Industrial policy is the replacement of price-guided resource-allocation patterns with commands issued by politicians and their hirelings. But as Hayek points out, it is impossible for politicians and their hirelings to possess any of the “knowledge of the particular circumstances of time and place” that must be known if the resulting use of resources is to serve human purposes without also being stupendously wasteful.
To replace markets with industrial policy is to replace an information-generating process with ignorance. It is to toss aside access to information and to rely instead upon uninformed stupidity. Advocates of industrial policy are advocates of economic stupidity. Of course, advocates of industrial policy do not understand that they are advocates of economic stupidity; their ignorance of economics blinds them to the reality of their schemes. But the reality of their schemes is not optional.
I challenge any advocate of industrial policy – Oren Cass, Ian Fletcher, Marco Rubio, Elizabeth Warren, Daniel McCarthy, whoever – to explain substantively how such information will be acquired. Is it supposed that individuals will use their smartphones to text information, moment to moment, to mandarins and commissars? Will government officials, upon assuming office, gain supernatural powers? Will this information be gathered and carried into government office buildings by angels from the heavens or by magical elves from the forests? Or is the theory that this information will transmit itself into the brains of bureaucrats, over some mysterious pathway?

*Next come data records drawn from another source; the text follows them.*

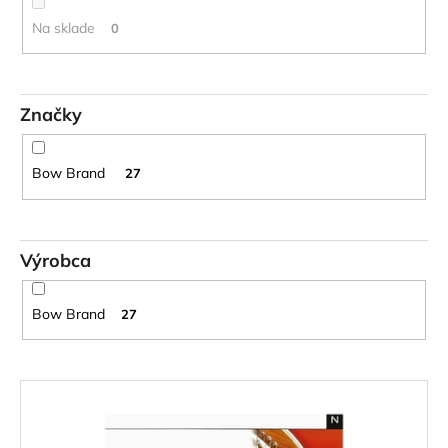
o
č
d
a
Na sklade
0
m
u
e
k
t
Značky
o
STAGG
BATON
v
BOX
Bow Brand
27
PUZDRO
NA
DIRIGENTSKÚ
TAKTOVKU
16
Výrobca
€
Bow Brand
27
V
ý
p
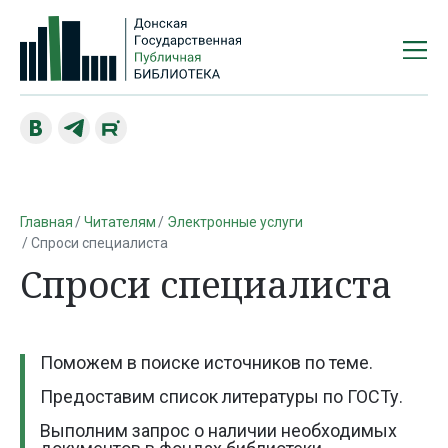
Главная
Читателям
Электронные услуги
Спроси специалиста
Спроси специалиста
Поможем в поиске источников по теме.
Предоставим список литературы по ГОСТу.
Выполним запрос о наличии необходимых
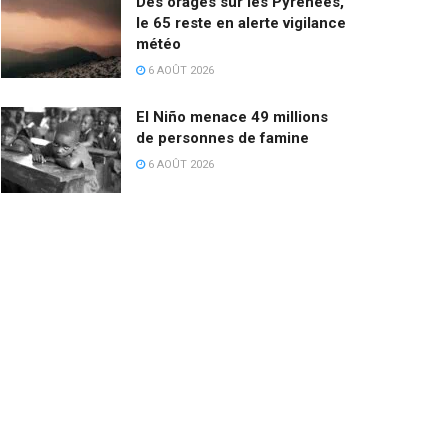
Des orages sur les Pyrénées,
le 65 reste en alerte vigilance
météo
6 AOÛT 2026
El Niño menace 49 millions
de personnes de famine
6 AOÛT 2026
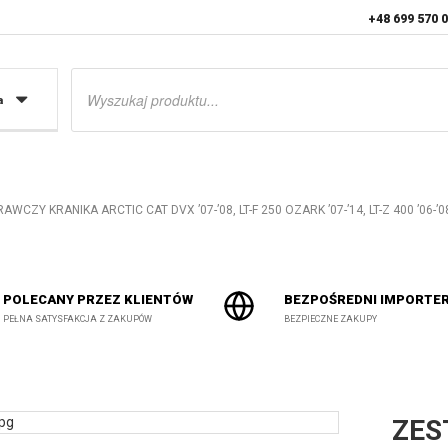
+48 699 570 
Wyszukiwarka
produktów
a
CZY KRANIKA ARCTIC CAT DVX ’07-’08, LT-F 250 OZARK ’07-’14, LT-Z 400 ’06-’08
POLECANY PRZEZ KLIENTÓW
BEZPOŚREDNI IMPORTE
PEŁNA SATYSFAKCJA Z ZAKUPÓW
BEZPIECZNE ZAKUPY
ZES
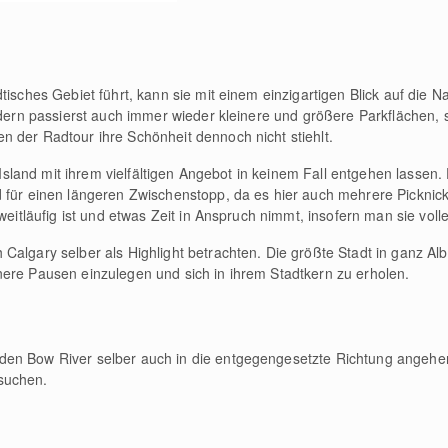
tisches Gebiet führt, kann sie mit einem einzigartigen Blick auf die N
ondern passierst auch immer wieder kleinere und größere Parkflächen,
 der Radtour ihre Schönheit dennoch nicht stiehlt.
s Island mit ihrem vielfältigen Angebot in keinem Fall entgehen lassen.
 für einen längeren Zwischenstopp, da es hier auch mehrere Picknick
 weitläufig ist und etwas Zeit in Anspruch nimmt, insofern man sie vo
algary selber als Highlight betrachten. Die größte Stadt in ganz Albe
nere Pausen einzulegen und sich in ihrem Stadtkern zu erholen.
en Bow River selber auch in die entgegengesetzte Richtung angehen 
suchen.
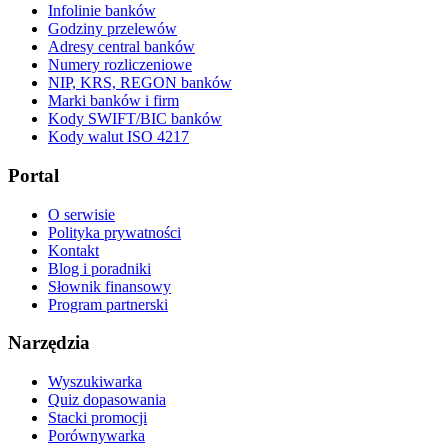
Infolinie banków
Godziny przelewów
Adresy central banków
Numery rozliczeniowe
NIP, KRS, REGON banków
Marki banków i firm
Kody SWIFT/BIC banków
Kody walut ISO 4217
Portal
O serwisie
Polityka prywatności
Kontakt
Blog i poradniki
Słownik finansowy
Program partnerski
Narzędzia
Wyszukiwarka
Quiz dopasowania
Stacki promocji
Porównywarka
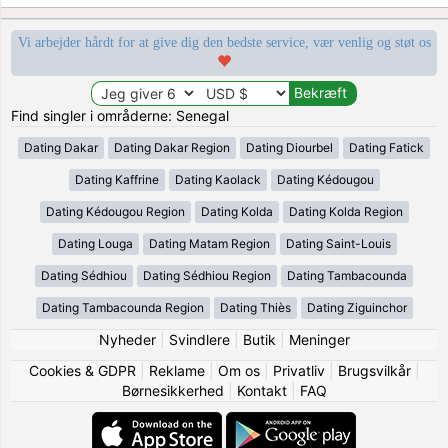
Vi arbejder hårdt for at give dig den bedste service, vær venlig og støt os
Find singler i områderne: Senegal
Dating Dakar
Dating Dakar Region
Dating Diourbel
Dating Fatick
Dating Kaffrine
Dating Kaolack
Dating Kédougou
Dating Kédougou Region
Dating Kolda
Dating Kolda Region
Dating Louga
Dating Matam Region
Dating Saint-Louis
Dating Sédhiou
Dating Sédhiou Region
Dating Tambacounda
Dating Tambacounda Region
Dating Thiès
Dating Ziguinchor
Nyheder
|
Svindlere
|
Butik
|
Meninger
Cookies & GDPR
|
Reklame
|
Om os
|
Privatliv
|
Brugsvilkår
|
Børnesikkerhed
|
Kontakt
|
FAQ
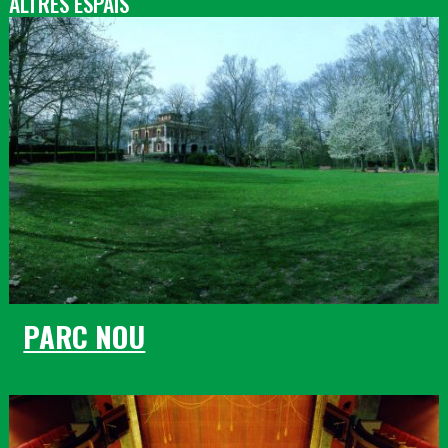
ALTRES ESPAIS
PARC NOU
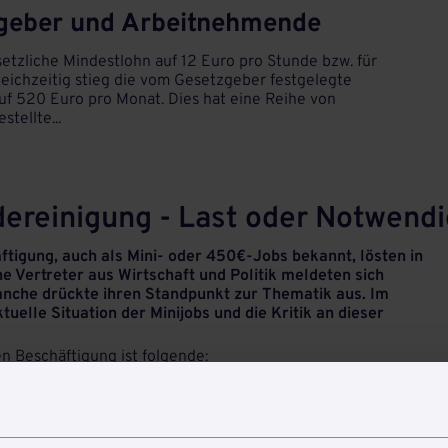
tgeber und Arbeitnehmende
tzliche Mindestlohn auf 12 Euro pro Stunde bzw. für
leichzeitig stieg die vom Gesetzgeber festgelegte
uf 520 Euro pro Monat. Dies hat eine Reihe von
tellte...
dereinigung - Last oder Notwendi
ftigung, auch als Mini- oder 450€-Jobs bekannt, lösten in
ne Vertreter aus Wirtschaft und Politik meldeten sich
anche drückte ihren Standpunkt zur Thematik aus. Im
tuelle Situation der Minijobs und die Kritik an dieser
en Beschäftigung ist folgende:
 gesetzlichen Kranken-, Pflege- und Arbeitslosenversicherung
eitgeber trägt einen Pauschalbeitrag zur Kranken- und
ind weder kranken- noch a...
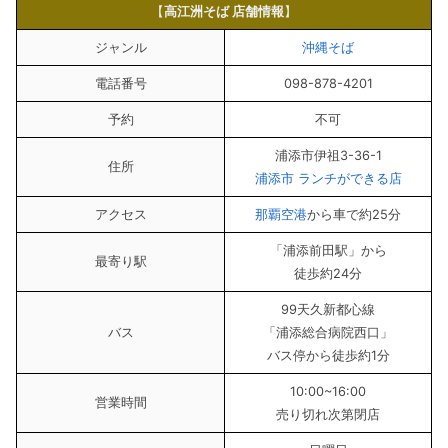
【
高江洲そば 店舗情報
】
ジャンル
沖縄そば
電話番号
098-878-4201
予約
不可
浦添市伊祖3-36-1
住所
浦添市 ランチができる店
アクセス
那覇空港
から車で約25分
「浦添前田駅」から
最寄り駅
徒歩約24分
99天久新都心線
バス
「浦添総合病院西口」
バス停から徒歩約1分
10:00~16:00
営業時間
売り切れ次第閉店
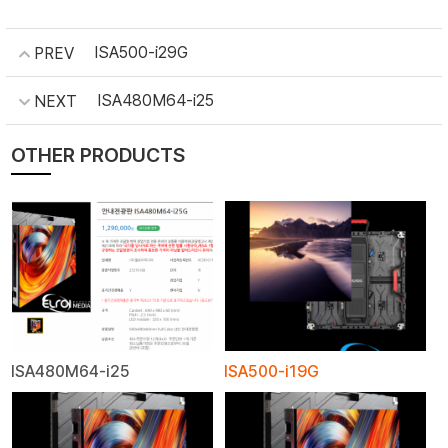
ISA500-i29G
PREV
ISA480M64-i25
NEXT
OTHER PRODUCTS
ISA480M64-i25
ISA500-i19G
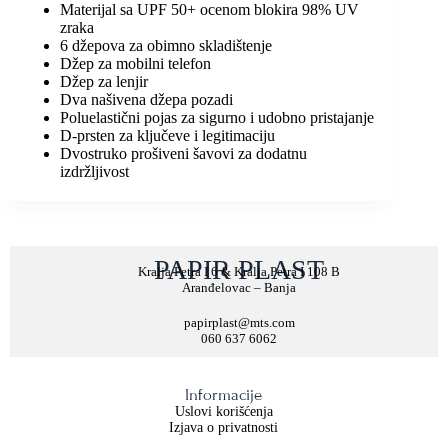
Materijal sa UPF 50+ ocenom blokira 98% UV
zraka
6 džepova za obimno skladištenje
Džep za mobilni telefon
Džep za lenjir
Dva našivena džepa pozadi
Poluelastični pojas za sigurno i udobno pristajanje
D-prsten za ključeve i legitimaciju
Dvostruko prošiveni šavovi za dodatnu
izdržljivost
PAPIR PLAST
Kralja Petra I 6 & Kralja Petra I 108 B
Aranđelovac – Banja
papirplast@mts.com
060 637 6062
Informacije
Uslovi korišćenja
Izjava o privatnosti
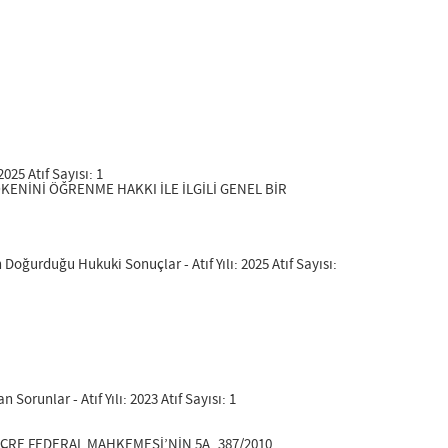
025 Atıf Sayısı: 1
KÖKENİNİ ÖĞRENME HAKKI İLE İLGİLİ GENEL BİR
ğurduğu Hukuki Sonuçlar - Atıf Yılı: 2025 Atıf Sayısı:
unlar - Atıf Yılı: 2023 Atıf Sayısı: 1
VİÇRE FEDERAL MAHKEMESİ’NİN 5A_387/2010,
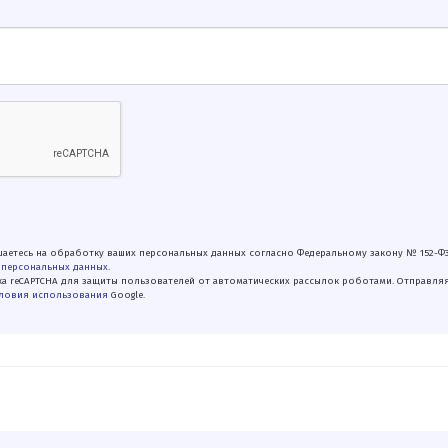
аетесь на обработку ваших персональных данных согласно Федеральному закону № 152-Ф
 персональных данных
.
а reCAPTCHA для защиты пользователей от автоматических рассылок роботами. Отправля
ловия использования
Google.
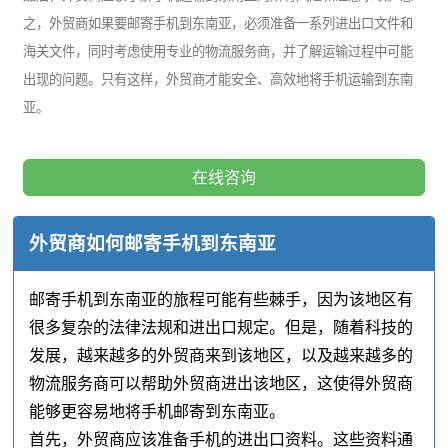
之，外贸商如果要邮寄手机到东南亚，必须准备一系列进出口文件和
海关文件，同时考虑使用专业的物流服务商，并了解运输过程中可能
出现的问题。只有这样，外贸商才能安全、高效地将手机运输到东南
亚。
在线咨询
外贸商如何邮寄手机到东南亚
邮寄手机到东南亚的旅程可能有些棘手，因为该地区有
很多复杂的法律法规和进出口规定。但是，随着科技的
发展，越来越多的外贸商来到该地区，以及越来越多的
物流服务商可以帮助外贸商进出该地区，这使得外贸商
能够更容易地将手机邮寄到东南亚。
首先，外贸商应该准备手机的进出口资料。这些资料通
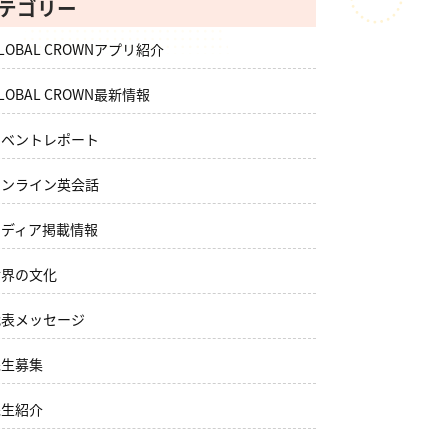
テゴリー
LOBAL CROWNアプリ紹介
LOBAL CROWN最新情報
イベントレポート
オンライン英会話
メディア掲載情報
世界の文化
代表メッセージ
先生募集
先生紹介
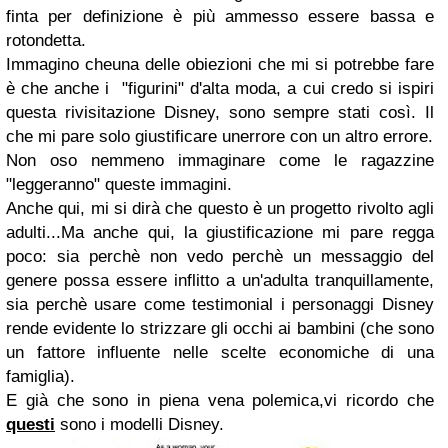
f
int
a
per definizione è più ammesso essere bassa e
rotondetta.
Immagino cheuna delle obiezioni che mi si potrebbe fare
è che anche i
"figurini" d'alta m
oda
, a cui credo si
ispi
ri
questa rivisitazione Disney, sono sempre stati così
.
Il
che mi pare solo giustificare unerrore con un altro errore.
Non oso nemmeno immaginare come le ragazzine
"leggeranno" queste immagini.
Anche qui, mi si d
irà che questo è un progetto rivolto agli
adulti...Ma
anche qui, la giustificazione mi pare regga
poco: sia perchè non vedo perchè un messaggio del
genere
possa essere inflitto a
un'adulta
tranquillamente
,
sia perchè
usare
come testimonial i personaggi Disney
rende evidente lo strizzare gli occhi ai bambini (che sono
un fattore influente nelle scelte economiche di una
famiglia).
E gi
à che sono in piena vena po
lemica,
vi ricordo che
questi
sono i modelli Disney.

What is the mechanism or process of information acquisition? The question is not unreasonable.
Offering a ponderous list of the many ways that real-world markets fall short of textbook perfection will not suffice. Not only is any such list old news, it doesn’t begin to answer the question of how industrial-policy commissars and mandarins will acquire the amount of knowledge routinely compressed into market prices and transmitted widely.
I search in vain the writings of industrial-policy advocates for an explanation of the sort that I here (and, obsessively, in many other blog posts) request. Yet not only do I find no such explanation, I find not even a recognition that such an explanation is necessary. I find only an unsupported implicit assumption that the officials charged with carrying out industrial policy will, somehow, out-perform the competitive market process.
However inadequate and incomplete is the economic theory upon which the case for free markets rests, this theory is infinitely better than the non-theory – the utter absence of explanation – that is ‘offered’ by advocates of industrial policy
-Prof. Don Boudreaux
While markets offer services and products, they are information driven. What the good professor doesn’t explicitly state in THIS post is that the source of all of the information in a given Introduction of Notables,marketplace (e.g., all of the costs that make up a product and all of those consumers of that product) are all contained in a single aggregated data element: Price.
On the Producer side, Price is the summation of ALL of the costs of a given “thing” as well as the desired profit from that “thing” plus an estimate of what that “thing’s” worth to Consumers. Price conveys that value to Consumers who can then determine if the estimated value is worth it to them. It is a rather amazing process.
We are also being presented, in a wholesale manner, what happens when only Politicians and bureaucrats take over the economy. Have you enjoyed your 90 day free trial of Socialism where the economy is nothing BUT “Industrial Policy” in which YOU are told what you can do.